= SUPPLIED DATA =
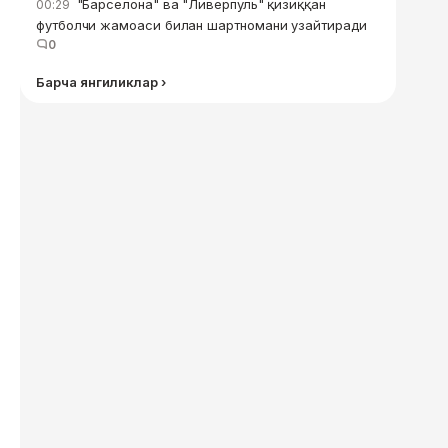
"Барселона" ва "Ливерпуль" қизиққан
00:29
футболчи жамоаси билан шартномани узайтиради
0
Барча янгиликлар ›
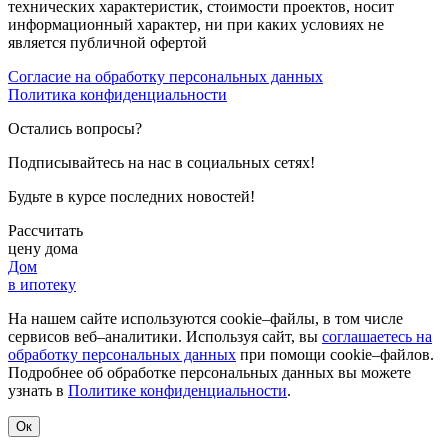
технических характеристик, стоимости проектов, носит
информационный характер, ни при каких условиях не
является публичной офертой
Согласие на обработку персональных данных
Политика конфиденциальности
Остались вопросы?
Подписывайтесь на нас в социальных сетях!
Будьте в курсе последних новостей!
Рассчитать
цену дома
Дом
в ипотеку
На нашем сайте используются cookie–файлы, в том числе
сервисов веб–аналитики. Используя сайт, вы
соглашаетесь на
обработку персональных данных
при помощи cookie–файлов.
Подробнее об обработке персональных данных вы можете
узнать в
Политике конфиденциальности
.
Ок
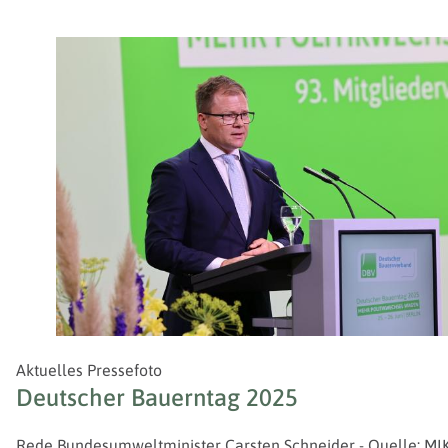
Aktuelles Pressefoto
Deutscher Bauerntag 2025
Rede Bundesumweltminister Carsten Schneider - Quelle: MIK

= YOUR TASK =
Give the data again exactly, without pictures.

= RESPONSE BOX =
"Барселона" ва "Ливерпуль" қизиққан
00:29
футболчи жамоаси билан шартномани узайтиради
0
Барча янгиликлар ›
технических характеристик, стоимости проектов, носит
информационный характер, ни при каких условиях не
является публичной офертой
Согласие на обработку персональных данных
Политика конфиденциальности
Остались вопросы?
Подписывайтесь на нас в социальных сетях!
Будьте в курсе последних новостей!
Рассчитать
цену дома
Дом
в ипотеку
На нашем сайте используются cookie–файлы, в том числе
сервисов веб–аналитики. Используя сайт, вы
соглашаетесь на
обработку персональных данных
при помощи cookie–файлов.
Подробнее об обработке персональных данных вы можете
узнать в
Политике конфиденциальности
.
Ок
Aktuelles Pressefoto
Deutscher Bauerntag 2025
Rede Bundesumweltminister Carsten Schneider - Quelle: MIK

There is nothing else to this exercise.